Neila nickte erneut. Die Vorstellung, am anderen Ende von Deutschland zu leben, gefiel ihr. Je größer der Abstand zu hier, desto besser.

»Und wie ist das jetzt genau?«, fuhr sie nach einer kurzen Pause mit ihren Fragen fort. »Du meintest, ich soll dich Onkel nennen, aber du bist nicht mein richtiger Onkel, oder?«

»Nicht genetisch gesehen. Euer Vater und ich sind nur Cousins, aber wie Brüder zusammen aufgewachsen.«

»Und warum hab ich dann noch nie von dir gehören?«

Zum ersten Mal veränderte sich die Miene ihres Gegenübers. Von entspannt und ruhig zu einem leicht gequälten Ausdruck, der jedoch ganz schnell wieder verschwand.

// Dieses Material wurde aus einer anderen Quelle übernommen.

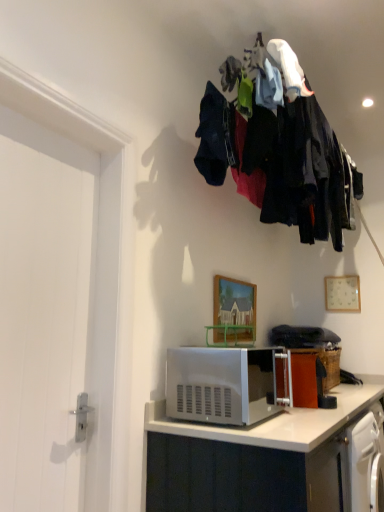 Question: From a real-world perspective, is wooden painted picture frame at center, placed as the first picture frame when sorted from front to back, positioned above or below satin silver microwave at lower center?

Choices:
 (A) below
 (B) above

Answer: (B)

Question: Relative to satin silver microwave at lower center, is wooden painted picture frame at center, the first picture frame positioned from the left, in front or behind?

Choices:
 (A) behind
 (B) front

Answer: (A)

Question: Which is nearer to the silver metallic microwave at lower center?

Choices:
 (A) satin silver microwave at lower center
 (B) white smooth door at left
 (C) wooden picture frame at upper right, which is counted as the 2th picture frame, starting from the left
 (D) wooden painted picture frame at center, the second picture frame positioned from the back
 (E) dark fabric clothes at upper center

Answer: (A)

Question: Estimate the real-world distances between objects in this image. Which object is farther from the white smooth door at left?

Choices:
 (A) wooden painted picture frame at center, the second picture frame from the right
 (B) wooden picture frame at upper right, which is counted as the 2th picture frame, starting from the left
 (C) dark fabric clothes at upper center
 (D) satin silver microwave at lower center
 (E) silver metallic microwave at lower center

Answer: (B) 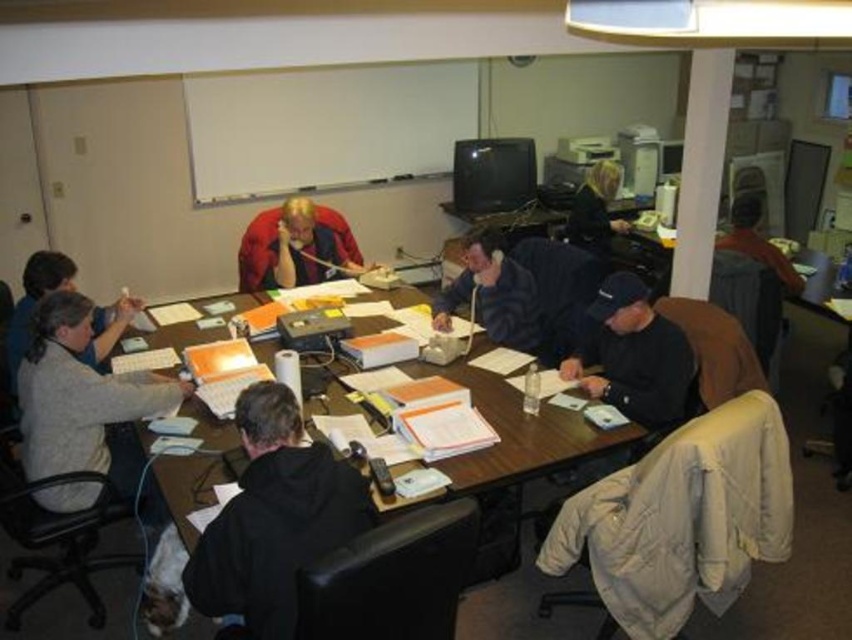 You are a person who wants to place a 18 cm tall coffee mug on the wooden table at center. Can you do that without the mug touching the dark blue shirt at upper right?

The wooden table at center has a lesser height compared to dark blue shirt at upper right, so the coffee mug can be placed on the wooden table at center without touching the dark blue shirt at upper right since the table is shorter than the shirt.

You are a new attendee entering the room and want to sit next to the light gray sweater at left. Which direction should you move relative to the dark blue hoodie at center?

The light gray sweater at left is located below the dark blue hoodie at center, so you should move downward from the dark blue hoodie at center to sit next to the light gray sweater at left.

You are standing in the meeting room and want to move from the point at coordinates (79,449) to the point at coordinates (591,244). Which direction should you move to get closer to your destination?

To move from point (79,449) to point (591,244), you should move upward and to the left since point (79,449) is closer to the viewer than point (591,244), indicating it is positioned lower and further back in the scene. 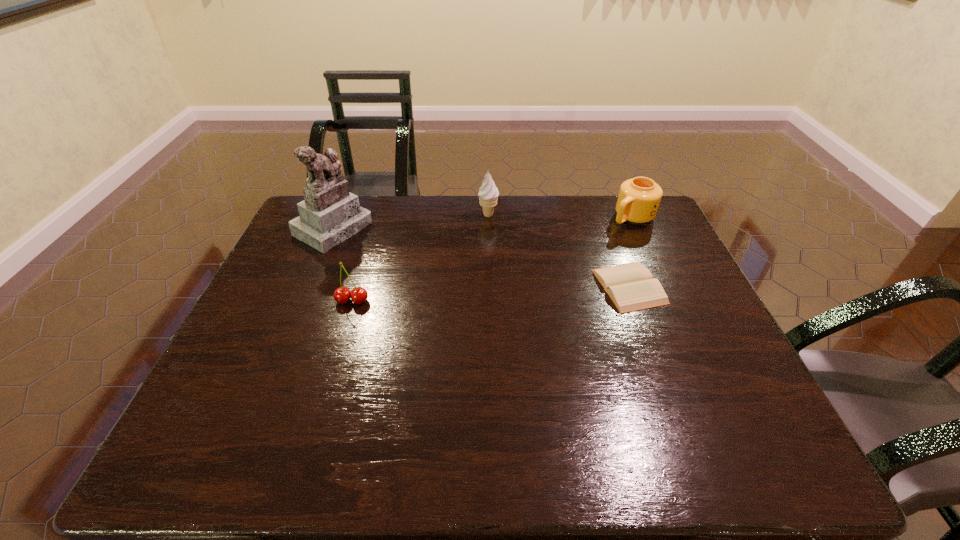 At what (x,y) coordinates should I click in order to perform the action: click on free spot on the desktop that is between the cherry and the diary and is positioned on the front-facing side of the figurine. Please return your answer as a coordinate pair (x, y). Looking at the image, I should click on (456, 295).

Find the location of a particular element. The image size is (960, 540). vacant space on the desktop that is between the cherry and the diary and is positioned on the front-facing side of the third object from left to right is located at coordinates (460, 295).

At what (x,y) coordinates should I click in order to perform the action: click on vacant space on the desktop that is between the cherry and the shortest object and is positioned on the handle side of the mug. Please return your answer as a coordinate pair (x, y). The image size is (960, 540). Looking at the image, I should click on (533, 292). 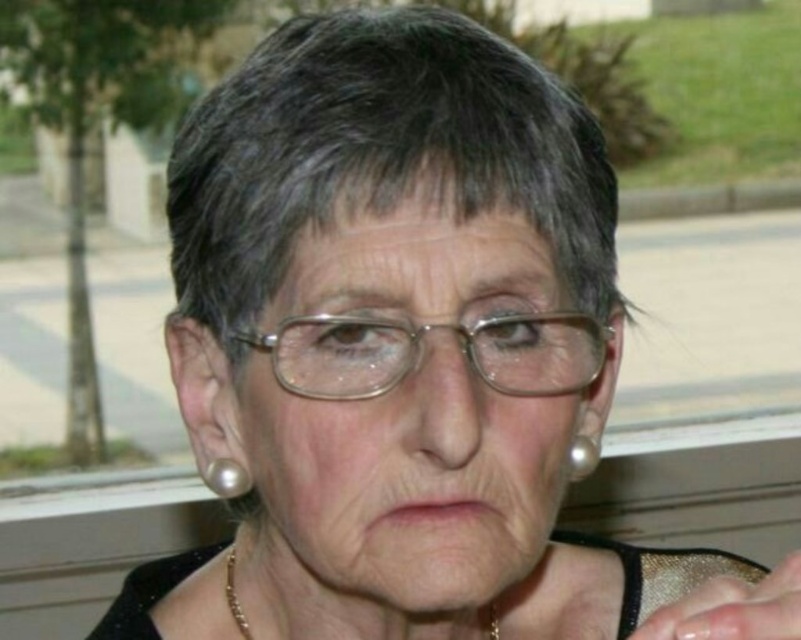 Question: Is transparent plastic hand at lower right wider than pearlelegantearring at lower left?

Choices:
 (A) yes
 (B) no

Answer: (A)

Question: Where is transparent plastic hand at lower right located in relation to gold chain at lower center in the image?

Choices:
 (A) above
 (B) below

Answer: (A)

Question: Which of the following is the farthest from the observer?

Choices:
 (A) (494, 385)
 (B) (493, 609)
 (C) (224, 476)
 (D) (727, 632)

Answer: (B)

Question: Can you confirm if clear plastic glasses at center is smaller than transparent plastic hand at lower right?

Choices:
 (A) no
 (B) yes

Answer: (A)

Question: Which point appears closest to the camera in this image?

Choices:
 (A) (224, 486)
 (B) (582, 456)
 (C) (675, 611)
 (D) (325, 323)

Answer: (C)

Question: Which object appears closest to the camera in this image?

Choices:
 (A) pearlelegantearring at lower left
 (B) gold chain at lower center

Answer: (A) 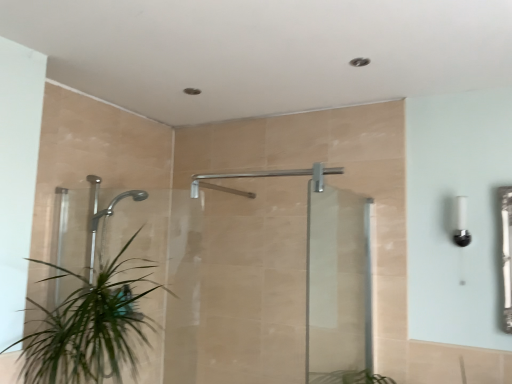 Question: Is green leafy plant at lower left surrounded by silver metallic shower at center?

Choices:
 (A) no
 (B) yes

Answer: (A)

Question: Can you confirm if silver metallic shower at center is smaller than green leafy plant at lower left?

Choices:
 (A) yes
 (B) no

Answer: (A)

Question: Would you say silver metallic shower at center is a long distance from green leafy plant at lower left?

Choices:
 (A) no
 (B) yes

Answer: (B)

Question: Is silver metallic shower at center facing towards green leafy plant at lower left?

Choices:
 (A) no
 (B) yes

Answer: (A)

Question: Considering the relative sizes of silver metallic shower at center and green leafy plant at lower left in the image provided, is silver metallic shower at center thinner than green leafy plant at lower left?

Choices:
 (A) no
 (B) yes

Answer: (B)

Question: Looking at the image, does transparent glass screen door at center, arranged as the first screen door when viewed from the right, seem bigger or smaller compared to green leafy plant at lower left?

Choices:
 (A) big
 (B) small

Answer: (B)

Question: From their relative heights in the image, would you say transparent glass screen door at center, arranged as the first screen door when viewed from the right, is taller or shorter than green leafy plant at lower left?

Choices:
 (A) tall
 (B) short

Answer: (A)

Question: From a real-world perspective, is transparent glass screen door at center, acting as the 2th screen door starting from the left, physically located above or below green leafy plant at lower left?

Choices:
 (A) above
 (B) below

Answer: (A)

Question: In the image, is transparent glass screen door at center, arranged as the first screen door when viewed from the right, on the left side or the right side of green leafy plant at lower left?

Choices:
 (A) right
 (B) left

Answer: (A)

Question: Is silver metallic shower at center bigger or smaller than white glossy light fixture at right?

Choices:
 (A) small
 (B) big

Answer: (B)

Question: Does point (192, 185) appear closer or farther from the camera than point (457, 226)?

Choices:
 (A) farther
 (B) closer

Answer: (A)

Question: Relative to white glossy light fixture at right, is silver metallic shower at center in front or behind?

Choices:
 (A) front
 (B) behind

Answer: (B)

Question: Is silver metallic shower at center wider or thinner than white glossy light fixture at right?

Choices:
 (A) wide
 (B) thin

Answer: (B)

Question: In terms of height, does green leafy plant at lower left look taller or shorter compared to silver metallic shower at center?

Choices:
 (A) short
 (B) tall

Answer: (B)

Question: Looking at their shapes, would you say green leafy plant at lower left is wider or thinner than silver metallic shower at center?

Choices:
 (A) thin
 (B) wide

Answer: (B) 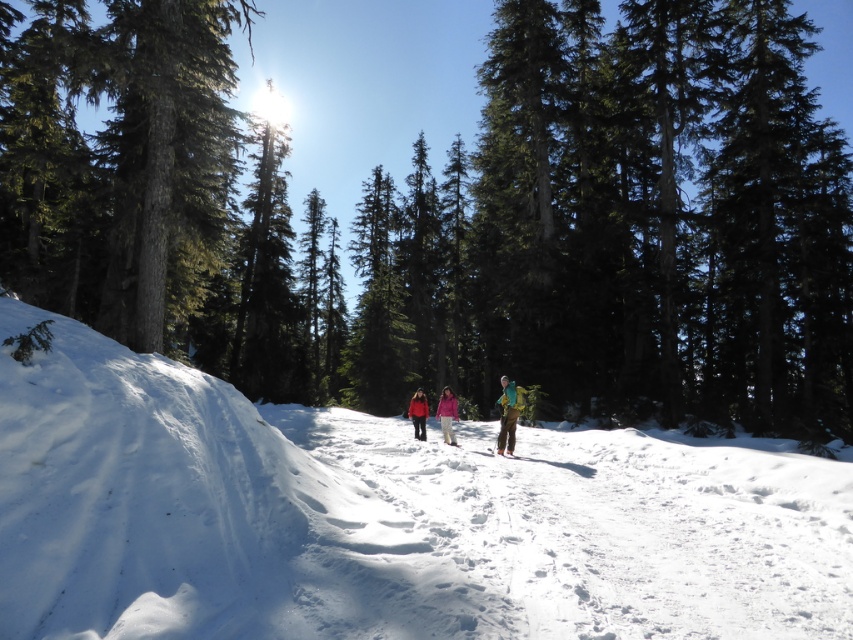 Consider the image. Who is lower down, white powdery snow at center or matte red jacket at center?

matte red jacket at center is below.

Does point (640, 595) lie behind point (415, 432)?

That is False.

Does point (766, 524) lie in front of point (415, 396)?

Yes.

In order to click on white powdery snow at center in this screenshot , I will do `click(386, 516)`.

Consider the image. Between pink fabric jacket at center and matte yellow ski at center, which one has more height?

pink fabric jacket at center is taller.

Can you confirm if pink fabric jacket at center is taller than matte yellow ski at center?

Indeed, pink fabric jacket at center has a greater height compared to matte yellow ski at center.

Where is `pink fabric jacket at center`? This screenshot has width=853, height=640. pink fabric jacket at center is located at coordinates (447, 413).

Does white snow at center have a larger size compared to matte red jacket at center?

Yes.

Which of these two, white snow at center or matte red jacket at center, stands shorter?

matte red jacket at center is shorter.

Is point (720, 481) positioned before point (421, 413)?

Yes, it is in front of point (421, 413).

Locate an element on the screen. This screenshot has height=640, width=853. white snow at center is located at coordinates (598, 529). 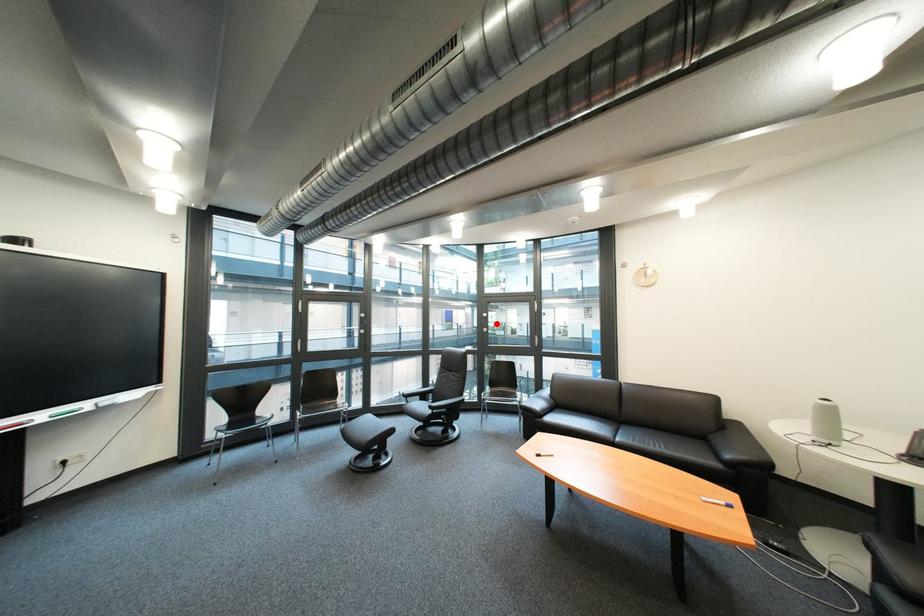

»Eure Eltern haben jeden Kontakt zu uns abgebrochen, als du noch nicht geboren warst. Es sind damals ein paar unschöne Dinge passiert. Ich kann es ihnen nicht verübeln, dass sie nicht über uns gesprochen und uns aus ihrem Leben gestrichen haben.«

Neila wartete, aber da kam nicht mehr. So wie er sich verhielt und sie mit dieser vagen Antwort abspeiste, war das eindeutig ein heikles Thema für ihn, über das er offensichtlich nicht reden wollte. Neila überlegte kurz, unterdrückte ihre Neugier jedoch. Etwas anderes hatte ihre Aufmerksamkeit erregt.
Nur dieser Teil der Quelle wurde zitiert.